Well, these stocks have plummeted in recent months and it can become another signal about what can happen to the international economy. As has happened in periods of similar characteristics that have developed in other decades. Therefore, it will be another of the data to monitor from now on if we want to operate in the equity markets with greater peace of mind. Because if the financial markets pick up the scenario of economic recession, there is no doubt that the values ​​of the cyclical sector will be some of the most affected in the national markets and outside our borders.

Increased volatility

This is another of the warnings that we may have to show whether the equity markets are going to pick up the scene of a severe economic recession. Because it would generate a major hike in the stock markets and that it would be very visible to small and medium investors in the coming months. Where the best we can do is undo positions in these financial markets given the risk that stock market operations can run.

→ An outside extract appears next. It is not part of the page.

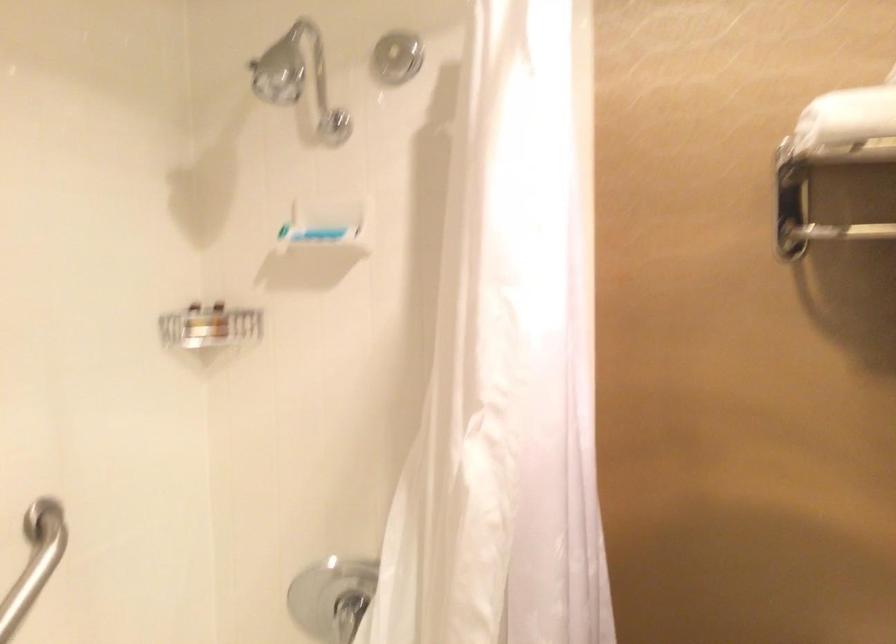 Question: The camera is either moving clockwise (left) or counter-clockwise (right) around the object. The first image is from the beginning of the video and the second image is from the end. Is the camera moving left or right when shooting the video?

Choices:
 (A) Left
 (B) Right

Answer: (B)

This increase in profitability may be another of the signs that are telling us that we are facing a major economic recession. But that for now has not been included in the price of the shares of companies listed on the equity markets. And that is reflected in the fact that the changes are increasingly striking, with rises and increases of more than 3% or even 4%. That is, inviting small and medium investors to carry out trading operations even in the same trading session. As can be seen in the last sessions that are taking place in national markets and those outside our borders.

On side levels

The consequence of all of these effects is that the stock indices do not have a defined trend in recent months. At times it is bullish and at other times bearish, but in any case it is very complex to operate on the stock market. This is a sign of identity that can be detected in the last twelve months and that in a way has thrown a good number of small and medium investors from the equity markets. That is, we do not know what to expect and with the obvious risk that at any moment the big pull down on international stock exchanges. To the point where we can get hooked on investments.

While on the other hand, we cannot forget that it seems that this is a period of waiting for something important that may happen from now on. From this point of view, it can be said that the economic recession is not discounting in the price of shares of publicly traded companies. Something that can generate great fear to enter the equity markets on the part of a large part of small and medium investors. To the point that the outlook for investment may not be anything positive for the next few years.

Nothing positive scenario

With this general scenario, liquidity is an added value that can bring many benefits to retailers. If not, on the contrary, you have to fear the worst and it is preferable opt for other more defensive or conservative investment models. As for example, some investment funds that combine this investment with other financial assets. As a formula to improve the balance of our savings account. To avoid very unwanted situations that can arrive at any time and much more with the new macro data that are appearing these days.

While finally, it must also be emphasized that bullish traps can be generated so that retail investors can fall before the strong hands in the financial markets. This being one of the most serious risks in which we can get trapped and that are doubtless, it can make us lose a lot of money in the operations carried out. And that can be solved through a series of preventive measures that we can put into practice to avoid unwanted situations from all points of view. Which is, after all, what we have to do in troubled times for stock markets around the world.


Leave a Comment

Your email address will not be published. Required fields are marked with *

*

*

  1. Responsible for the data: Miguel Ángel Gatón
  2. Purpose of the data: Control SPAM, comment management.
  3. Legitimation: Your consent
  4. Communication of the data: The data will not be communicated to third parties except by legal obligation.
  5. Data storage: Database hosted by Occentus Networks (EU)
  6. Rights: At any time you can limit, recover and delete your information.